Vielen Dank, Herr Präsident! – Meine Damen! Meine Herren! Bei dieser Opposition, die sich hier gegenseitig grün und blau schlägt, ist es eigentlich überflüssig, dass jemand von der Regierungspartei spricht. Ich tue es trotzdem, weil man Ihnen einmal aufzeigen muss, was Sie hier an Tatsachen verdrehen. Zunächst einmal möchte ich alle Zuschauerinnen und Zuschauer ganz bewusst begrüßen, die oben auf der Tribüne sitzen. Warum tue ich dies?
Ich tue es nicht nur, weil Sie ins Parlament gefunden haben und Schülerinnen dabei sind, die sich gerade über Umweltpolitik informiert haben. Nein, ich tue es, weil der Kollege Henkel stadtweit Anzeigen geschaltet und Bürgerinnen und Bürger aufgerufen hat, heute ins Parlament zu kommen, weil es um das Straßenausbaubeitragsgesetz geht. Schauen Sie einmal nach oben! Sie sehen, dass die Ränge überfüllt sind. Herr Gram! So sieht es aus, wenn Herr Henkel die Bevölkerung dazu aufruft, ins Parlament zu kommen. Keiner kommt, weil es kein Thema für die Damen und Herren draußen ist.
[Beifall bei der SPD und der Linksfraktion – Andreas Gram (CDU): Sie treiben die letzten aus dem Parlament!]

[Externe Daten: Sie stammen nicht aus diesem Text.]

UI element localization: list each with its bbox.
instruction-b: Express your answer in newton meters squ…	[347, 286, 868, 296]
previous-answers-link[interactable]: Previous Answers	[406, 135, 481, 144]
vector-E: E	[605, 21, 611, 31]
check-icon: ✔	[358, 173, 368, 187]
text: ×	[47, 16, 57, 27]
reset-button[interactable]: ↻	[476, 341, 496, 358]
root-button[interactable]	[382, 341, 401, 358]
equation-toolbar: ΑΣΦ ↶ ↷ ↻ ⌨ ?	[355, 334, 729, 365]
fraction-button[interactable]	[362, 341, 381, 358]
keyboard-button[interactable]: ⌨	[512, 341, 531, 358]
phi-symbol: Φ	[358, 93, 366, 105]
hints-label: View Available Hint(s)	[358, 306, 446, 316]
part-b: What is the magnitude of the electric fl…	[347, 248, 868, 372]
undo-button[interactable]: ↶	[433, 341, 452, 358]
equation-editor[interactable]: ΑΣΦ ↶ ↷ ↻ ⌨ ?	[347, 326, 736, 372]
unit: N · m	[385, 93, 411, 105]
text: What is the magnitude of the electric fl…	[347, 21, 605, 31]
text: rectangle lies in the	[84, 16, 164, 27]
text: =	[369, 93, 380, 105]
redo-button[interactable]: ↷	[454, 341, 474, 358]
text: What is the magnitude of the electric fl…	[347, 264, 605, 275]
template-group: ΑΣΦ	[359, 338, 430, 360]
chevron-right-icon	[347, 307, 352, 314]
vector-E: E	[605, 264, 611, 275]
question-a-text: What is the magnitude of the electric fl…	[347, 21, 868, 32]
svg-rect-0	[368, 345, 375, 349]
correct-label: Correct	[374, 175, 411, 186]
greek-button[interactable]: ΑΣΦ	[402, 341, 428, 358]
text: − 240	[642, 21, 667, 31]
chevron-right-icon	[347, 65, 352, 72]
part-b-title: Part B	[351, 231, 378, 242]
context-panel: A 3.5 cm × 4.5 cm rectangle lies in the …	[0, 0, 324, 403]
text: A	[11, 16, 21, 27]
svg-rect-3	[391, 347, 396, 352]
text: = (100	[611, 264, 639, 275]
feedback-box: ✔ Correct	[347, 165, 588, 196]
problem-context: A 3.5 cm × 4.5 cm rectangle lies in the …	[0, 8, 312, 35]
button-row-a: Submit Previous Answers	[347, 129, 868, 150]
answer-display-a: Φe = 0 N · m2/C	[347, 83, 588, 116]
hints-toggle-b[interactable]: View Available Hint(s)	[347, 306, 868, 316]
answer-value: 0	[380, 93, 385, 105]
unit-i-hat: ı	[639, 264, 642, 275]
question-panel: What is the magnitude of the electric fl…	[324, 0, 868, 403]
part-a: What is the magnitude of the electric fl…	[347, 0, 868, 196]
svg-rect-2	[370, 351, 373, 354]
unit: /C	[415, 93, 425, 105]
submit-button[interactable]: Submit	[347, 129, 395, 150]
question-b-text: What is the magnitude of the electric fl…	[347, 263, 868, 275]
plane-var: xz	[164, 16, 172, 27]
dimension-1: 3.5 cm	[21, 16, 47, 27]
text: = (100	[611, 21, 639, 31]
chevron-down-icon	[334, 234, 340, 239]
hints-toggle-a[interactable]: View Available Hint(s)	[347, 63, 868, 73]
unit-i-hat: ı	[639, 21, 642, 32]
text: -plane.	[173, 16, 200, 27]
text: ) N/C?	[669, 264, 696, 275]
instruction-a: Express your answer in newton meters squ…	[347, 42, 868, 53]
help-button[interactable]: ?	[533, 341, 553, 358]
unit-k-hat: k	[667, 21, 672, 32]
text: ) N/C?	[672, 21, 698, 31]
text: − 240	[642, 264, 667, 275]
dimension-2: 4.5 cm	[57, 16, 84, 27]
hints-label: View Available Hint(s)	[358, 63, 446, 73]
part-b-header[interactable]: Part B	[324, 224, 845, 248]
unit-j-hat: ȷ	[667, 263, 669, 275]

Das muss man erst einmal feststellen und schaffen, Herr Henkel. Sie haben landesweit inseriert, aber leider kommt keiner.
Ja, Herr Goetze, das müssen Sie sich leider einmal anhören. Ich habe die stadtweiten Anzeigen genau gelesen.
Jetzt komme ich zu den Inhalten: Herr Henkel! Herr von Lüdeke hat zu Recht festgestellt, dass das, was die Berliner CDU beim Thema Straßenausbaubeitragsgesetz hier veranstaltet, jeder Beschreibung spottet. Das gilt insbesondere für den Kollegen Czaja, der sich wie Don Quichotte immer gegen die Windmühlen stellt, er könnte persönlich das Gesetz verhindern und hat auch immer ganz artig dagegen gekämpft. Was macht aber die CDU in den Bezirken? – Es ist zu Recht darauf hingewiesen worden. Von Ihren Stadträten werden die schlimmsten und teuersten Ausbaumaßnahmen geplant. Es geschieht ganz bewusst, um die Leute zu verwirren und ihnen klar zu machen, dass das ein Gesetz ist, mit dem abgezockt werden soll.